The fastests way to copy to and from Texture2D - c++

For some reason I have to copy from textures to buffer and then reload it back to the texture.
The source texture is the one coming from decoder, target texture is the one which will be rendered. The easiest way to do that (as I understand) is to do the following:
decoder tex(ID3D11Texture2D)
Use temp texture (Usage = D3D11_USAGE_STAGING)
CopyResource to temp texture
'Map'
memcpy_s to buffer
Unmap
on the other side it goes backward
Use temp texture (Usage = D3D11_USAGE_STAGING)
Map
memcpy_s from buffer
Unmap
CopyResource to renderer texture
Works fine, however I have a feeling I'm not doing it as efficient as possible (aside the fact I'm copying data back and forth)
Do I have to use staging textures? Can I tweak the decoder/renderer texture flags (BindFlags?) or the Map's D3D11_MAP enumeration to skip copying to staging texture?
EDIT001:
Ok, here goes the case, with technical details. There is a decoder, essentially it is Intel Media SDK decoder which decodes (pun intended) data provided from outside the decoding class. So, it receives a buffer, does its magic(asynchronously) and returns (by means of SyncOperation, If I recall the method name right) a surface, which is actually, under the hood DX texture, managed by the Intel allocator. I receive and copy the texture synchronously, but I guess, with a little effort I can do it asynchronously. The surface originates from a pool, so, working with the texture does not stops the decoder to keep the work on. The copied data resides in a struct which is kept in ring buffer, from which the video renderer is fed. That's it, to my understanding (a little one, I have to notice) there is no harm to the GPU parallelism.

If you have to read and write back, there is no fast way, you break GPU/CPU parallelism by forcing sync point and you will create many idle bubbles on the CPU and GPU.
Only the staging pool is accessible to the CPU, so yes, the temporary resource for the back and forth is necessary.
For performance, you should consider :
Adapt your technique to be GPU only
If read back is the only way, limit to portion that are dirty or neccessary
Try to work with a couple of texture accross frame to let the CPU work on a version that is a few frame behind to protect parallelism.

Related

How to sample Renderbuffer depth information and process it in CPU code, without causing an impact on performance?

I am trying to sample a few fragments' depth data that I need to use in my client code (that runs on CPU).
I tried a glReadPixel() on my FrameBuffer Object, but turns out it stalls the render pipeline as it transfers data from Video Memory to Main Memory through the CPU, thus causes unbearable lag (please, correct me if I am wrong).
I read about Pixel Buffer objects, that we can use them as copies of other buffers, and very importantly, perform glReadPixel() operation without stalling the performance, but not without compromising to use outdated information. (That's OK for me.)
But, I am unable to understand about how to use Pixel Buffers.
What I've learnt is we need to sample data from a texture to store it in a PixelBuffer.

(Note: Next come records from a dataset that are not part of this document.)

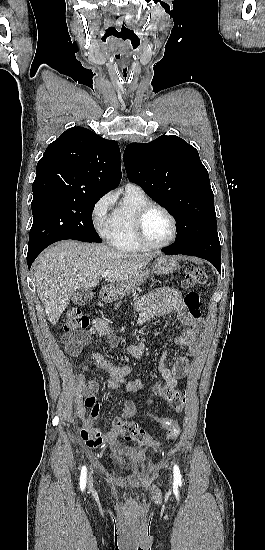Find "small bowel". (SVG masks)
<instances>
[{
    "instance_id": "1",
    "label": "small bowel",
    "mask_w": 265,
    "mask_h": 550,
    "mask_svg": "<svg viewBox=\"0 0 265 550\" xmlns=\"http://www.w3.org/2000/svg\"><path fill=\"white\" fill-rule=\"evenodd\" d=\"M135 307L139 313L138 324L140 327L146 326L149 321L157 316L175 312L183 325L182 332L173 340L174 345L187 348L185 354L176 357L171 365L166 362V353L161 356L158 364V372L164 380V385L158 389V394L163 397L162 390H177L179 379L184 378L190 370V359L193 358L201 347V338L199 328L201 323L194 319L185 311L184 302L181 293L174 287L157 288L145 296L140 297ZM105 337L111 345L119 342V337L114 333L106 319L97 318L92 326L85 332L77 334H68L62 337L66 354L69 358H76L80 355L82 348L90 344L95 336ZM125 352L132 358L140 359L145 356L146 344L143 339L125 347ZM93 368L105 370L110 374L107 381L109 389H118L124 387L128 392L137 393L143 388L141 380H126L131 372L128 365H114L107 361L101 354L91 353V363L82 367L76 375V382L82 389L85 385V375ZM87 393L95 395L99 390V385L95 380H89L85 385ZM100 406L91 414L89 418L83 416V409H78L81 416V428L79 431L81 439L90 449H96L103 444L112 443L118 436L114 429L102 432L95 426V421L99 416ZM136 414V407L132 401H127L121 411V417L124 419L132 418ZM158 423H161L162 417H151ZM163 426V425H162Z\"/></svg>"
}]
</instances>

But I am trying to sample from a Renderbuffer, which I've read is not possible.
So here's my problem - I want to sample the depth information stored in my Render Buffer, store it in RAM, process it and do other stuff, without causing any issues to the Rendering Pipeline. If I use a depth texture instead of a renderbuffer, i don't know how to use it for depth testing.
Is it possible to copy the entire Renderbuffer to the Pixelbuffer and perform read operations on it?
Is there any other way to achieve what I am trying to do?
Thanks!
glReadPixels can also transfer from a framebuffer to a standard GPU side buffer object. If you generate a buffer and bind it to the GL_PIXEL_PACK_BUFFER target, the data pointer argument to glReadPixels is instead an offset into the buffer object. (So probably should be 0 unless you are doing something clever.)
Once you've copied the pixels you need into a buffer object, you can transfer or map or whatever back to the CPU at a time convenient for you.

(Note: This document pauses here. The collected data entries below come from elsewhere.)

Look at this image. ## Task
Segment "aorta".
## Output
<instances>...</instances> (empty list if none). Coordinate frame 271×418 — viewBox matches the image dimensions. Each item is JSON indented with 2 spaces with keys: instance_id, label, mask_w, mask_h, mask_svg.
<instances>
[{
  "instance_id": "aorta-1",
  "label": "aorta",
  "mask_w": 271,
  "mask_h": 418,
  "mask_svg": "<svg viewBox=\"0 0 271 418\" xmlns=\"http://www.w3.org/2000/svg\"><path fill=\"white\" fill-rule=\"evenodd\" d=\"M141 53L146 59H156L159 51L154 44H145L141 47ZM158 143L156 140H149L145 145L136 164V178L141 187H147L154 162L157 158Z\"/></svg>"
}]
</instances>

How to update vertex buffer data frequently in DirectX 11?

I am trying to update my vertex buffer data with the map function in dx. Though it does update the data once, but if i iterate over it the model disappears. i am actually trying to manipulate vertices in real-time by user input and to do so i have to update the vertex buffer every frame while the vertex is selected.
Perhaps this happens because the Map function disables GPU access to the vertices until the Unmap function is called. So if the access is blocked every frame, it kind of makes sense for it to not be able render the mesh. However when i update the vertex every frame and then stop after sometime, theatrically the mesh should show up again, but it doesn't.
i know that the proper way to update data every frame is to use constant buffers, but manipulating vertices with constant buffers might not be a good idea. and i don't think that there is any other way to update the vertex data. i expect dynamic vertex buffers to be able to handle being updated every frame.
D3D11_MAPPED_SUBRESOURCE mappedResource;
ZeroMemory(&mappedResource, sizeof(D3D11_MAPPED_SUBRESOURCE));
// Disable GPU access to the vertex buffer data.
pRenderer->GetDeviceContext()->Map(pVBuffer, 0, D3D11_MAP_WRITE_DISCARD, 0, &mappedResource);
// Update the vertex buffer here.
memcpy((Vertex*)mappedResource.pData + index, pData, sizeof(Vertex));
// Reenable GPU access to the vertex buffer data.
pRenderer->GetDeviceContext()->Unmap(pVBuffer, 0);
As this has been already answered the key issue that you are using Discard (which means you won't be able to retrieve the contents from the GPU), I thought I would add a little in terms of options.
The question I have is whether you require performance or the convenience of having the data in one location?
There are a few configurations you can try.
Set up your Buffer to have both CPU Read and Write Access. This though mean you will be pushing and pulling your buffer up and down the bus. In the end, it also causes performance issues on the GPU such as blocking etc (waiting for the data to be moved back onto the GPU). I personally don't use this in my editor.
If memory is not the issue, set up a copy of your buffer on CPU side, each frame map with Discard and block copy the data across. This is performant, but also memory intensive. You obviously have to manage the data partioning and indexing into this space. I don't use this, but I toyed with it, too much effort!
You bite the bullet, you map to the buffer as per 2, and write each vertex object into the mapped buffer. I do this, and unless the buffer is freaking huge, I havent had issue with it in my own editor.
Use the Computer shader to update the buffer, create a resource view and access view and pass the updates via a constant buffer. Bit of a Sledgehammer to crack a wallnut. And still doesn't stop the fact you may need pull the data back off the GPU ala as per item 1.
There are some variations on managing the buffer, such as interleaving you can play with also (2 copies, one on GPU while the other is being written to) which you can try also. There are some rather ornate mechanisms such as building the content of the buffer in another thread and then flagging the update.
At the end of the day, DX 11 doesn't offer the ability (someone might know better) to edit the data in GPU memory directly, there is alot shifting between CPU and GPU.
Good luck on which ever technique you choose.
Mapping buffer with D3D11_MAP_WRITE_DISCARD flag will cause entire buffer content to become invalid. You can not use it to update just a single vertex. Keep buffer on the CPU side instead and then update entire buffer on GPU side once per frame.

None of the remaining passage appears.